> [What you are asked to do] The answer is all of the data repeated exactly, with each picture omitted.

::::::::

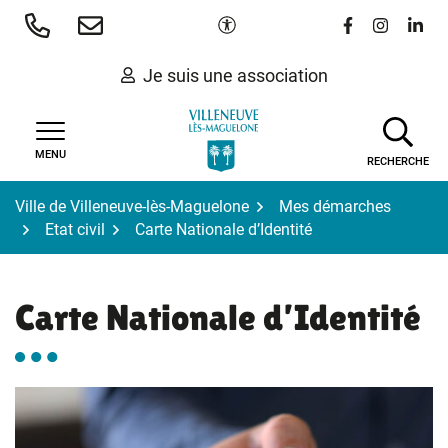
Gestion des traceurs
Aller
Paramètres d'accessibilité
Lien vers le 
Lien vers
Lien 
au
contenu
Je suis une association
MENU
RECHERCHE
Ville de Villeneuve-lès-Maguelone
Mes démarches
Etat civil
Carte Nationale d’Identité
Carte Nationale d’Identité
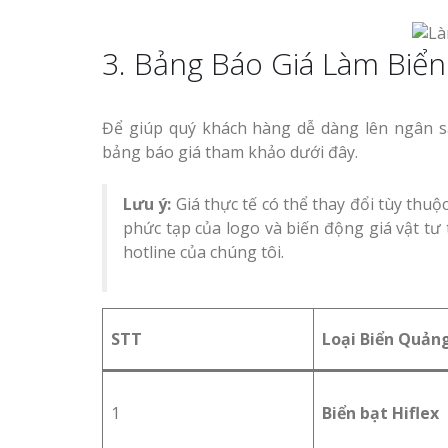
3. Bảng Báo Giá Làm Biển
Để giúp quý khách hàng dễ dàng lên ngân s
bảng báo giá tham khảo dưới đây.
Lưu ý:
Giá thực tế có thể thay đổi tùy thuộc 
phức tạp của logo và biến động giá vật tư 
hotline của chúng tôi.
STT
Loại Biển Quản
1
Biển bạt Hiflex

::::::::

> [Result]
Gestion des traceurs
Aller
Paramètres d'accessibilité
Lien vers le 
Lien vers
Lien 
au
contenu
Je suis une association
MENU
RECHERCHE
Ville de Villeneuve-lès-Maguelone
Mes démarches
Etat civil
Carte Nationale d’Identité
Carte Nationale d’Identité
3. Bảng Báo Giá Làm Biển
Để giúp quý khách hàng dễ dàng lên ngân s
bảng báo giá tham khảo dưới đây.
Lưu ý:
Giá thực tế có thể thay đổi tùy thuộc 
phức tạp của logo và biến động giá vật tư 
hotline của chúng tôi.
STT
Loại Biển Quản
1
Biển bạt Hiflex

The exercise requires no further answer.